What the task asks:
Return every line from the one with "Airbrush Flawless Foundation" through the one with "FEATURED PRODUCTS", inclusive, exactly as it appears below.

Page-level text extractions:
----------
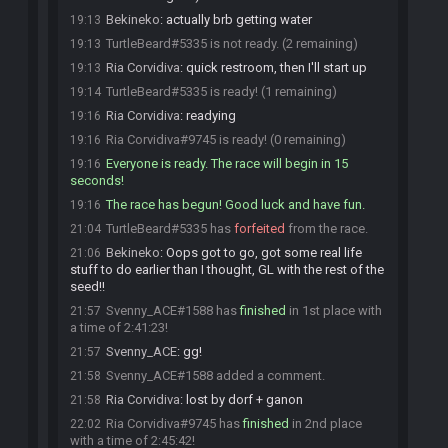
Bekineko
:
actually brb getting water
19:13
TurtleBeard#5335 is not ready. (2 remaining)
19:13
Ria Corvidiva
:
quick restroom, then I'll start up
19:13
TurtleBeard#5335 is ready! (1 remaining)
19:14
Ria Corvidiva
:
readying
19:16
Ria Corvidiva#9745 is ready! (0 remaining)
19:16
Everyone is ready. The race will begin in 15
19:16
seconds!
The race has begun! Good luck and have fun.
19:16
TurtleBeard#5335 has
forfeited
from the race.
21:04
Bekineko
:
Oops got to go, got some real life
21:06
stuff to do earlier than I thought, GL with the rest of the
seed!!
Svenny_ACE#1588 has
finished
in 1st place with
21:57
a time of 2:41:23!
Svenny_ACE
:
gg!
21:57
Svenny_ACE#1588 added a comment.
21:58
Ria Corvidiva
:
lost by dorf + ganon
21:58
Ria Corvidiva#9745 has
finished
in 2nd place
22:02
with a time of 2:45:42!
----------
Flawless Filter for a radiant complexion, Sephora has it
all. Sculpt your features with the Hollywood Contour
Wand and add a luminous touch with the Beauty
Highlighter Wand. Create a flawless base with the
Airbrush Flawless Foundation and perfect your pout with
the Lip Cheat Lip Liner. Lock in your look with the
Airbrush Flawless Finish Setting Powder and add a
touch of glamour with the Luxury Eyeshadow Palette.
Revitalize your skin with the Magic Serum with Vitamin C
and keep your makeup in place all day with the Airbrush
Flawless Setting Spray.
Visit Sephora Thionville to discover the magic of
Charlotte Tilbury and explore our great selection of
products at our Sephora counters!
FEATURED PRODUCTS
----------
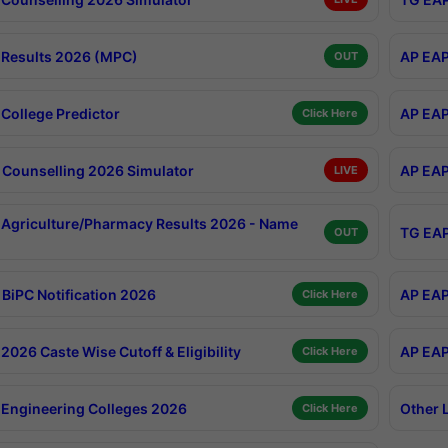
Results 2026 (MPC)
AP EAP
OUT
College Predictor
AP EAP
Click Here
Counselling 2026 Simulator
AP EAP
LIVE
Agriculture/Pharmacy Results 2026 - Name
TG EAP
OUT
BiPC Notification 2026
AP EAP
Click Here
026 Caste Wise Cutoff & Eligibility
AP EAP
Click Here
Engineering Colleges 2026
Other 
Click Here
----------
Task result:
Airbrush Flawless Foundation and perfect your pout with
the Lip Cheat Lip Liner. Lock in your look with the
Airbrush Flawless Finish Setting Powder and add a
touch of glamour with the Luxury Eyeshadow Palette.
Revitalize your skin with the Magic Serum with Vitamin C
and keep your makeup in place all day with the Airbrush
Flawless Setting Spray.
Visit Sephora Thionville to discover the magic of
Charlotte Tilbury and explore our great selection of
products at our Sephora counters!
FEATURED PRODUCTS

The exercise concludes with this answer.